**GOAL OF THE EXERCISE**
Please copy each line in the records below that contains the string "element".

**PROVIDED INFORMATION**
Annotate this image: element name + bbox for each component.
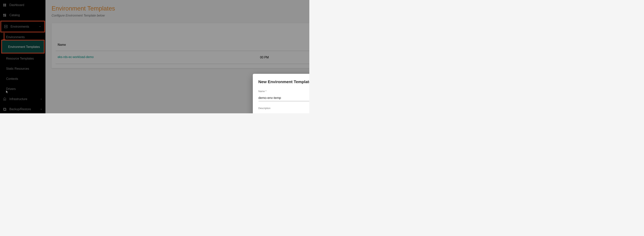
name-field: Name * — [258, 90, 309, 101]
modal-overlay[interactable]: New Environment Template Name * Descript… — [0, 0, 309, 113]
modal-body: Name * Description — [252, 88, 309, 113]
description-input[interactable] — [258, 112, 309, 113]
description-field: Description — [258, 107, 309, 113]
name-input[interactable] — [258, 95, 309, 101]
description-label: Description — [258, 107, 309, 109]
new-environment-template-modal: New Environment Template Name * Descript… — [252, 74, 309, 113]
modal-title: New Environment Template — [252, 74, 309, 88]
name-label: Name * — [258, 90, 309, 92]
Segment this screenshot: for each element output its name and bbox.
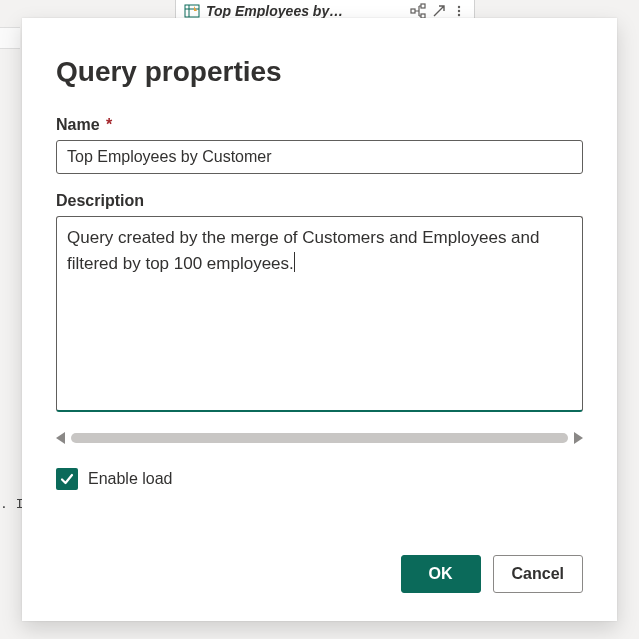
cancel-button[interactable]: Cancel (493, 555, 583, 593)
name-input[interactable] (56, 140, 583, 174)
check-icon (60, 472, 74, 486)
enable-load-row: Enable load (56, 468, 583, 490)
name-label-text: Name (56, 116, 100, 133)
description-text: Query created by the merge of Customers … (67, 228, 539, 273)
svg-point-6 (458, 6, 460, 8)
background-stripe (0, 27, 20, 49)
expand-icon (432, 4, 446, 18)
description-label: Description (56, 192, 583, 210)
description-textarea[interactable]: Query created by the merge of Customers … (56, 216, 583, 412)
text-cursor (294, 252, 295, 272)
enable-load-checkbox[interactable] (56, 468, 78, 490)
query-properties-dialog: Query properties Name * Description Quer… (22, 18, 617, 621)
more-icon (452, 4, 466, 18)
svg-rect-4 (421, 4, 425, 8)
name-label: Name * (56, 116, 583, 134)
svg-point-8 (458, 14, 460, 16)
ok-button[interactable]: OK (401, 555, 481, 593)
scroll-left-icon[interactable] (56, 432, 65, 444)
required-indicator: * (106, 116, 112, 133)
enable-load-label: Enable load (88, 470, 173, 488)
dialog-buttons: OK Cancel (56, 527, 583, 593)
background-left-text: . I (0, 496, 23, 511)
horizontal-scrollbar[interactable] (56, 430, 583, 446)
dialog-title: Query properties (56, 56, 583, 88)
scroll-track[interactable] (71, 433, 568, 443)
tab-title: Top Employees by… (206, 3, 404, 19)
branch-icon (410, 3, 426, 19)
svg-rect-3 (411, 9, 415, 13)
table-icon (184, 3, 200, 19)
scroll-right-icon[interactable] (574, 432, 583, 444)
svg-point-7 (458, 10, 460, 12)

**SOLUTION TO THE EXERCISE**
Annotate this image: element name + bbox for each component.
Segment this screenshot: for each element output its name and bbox.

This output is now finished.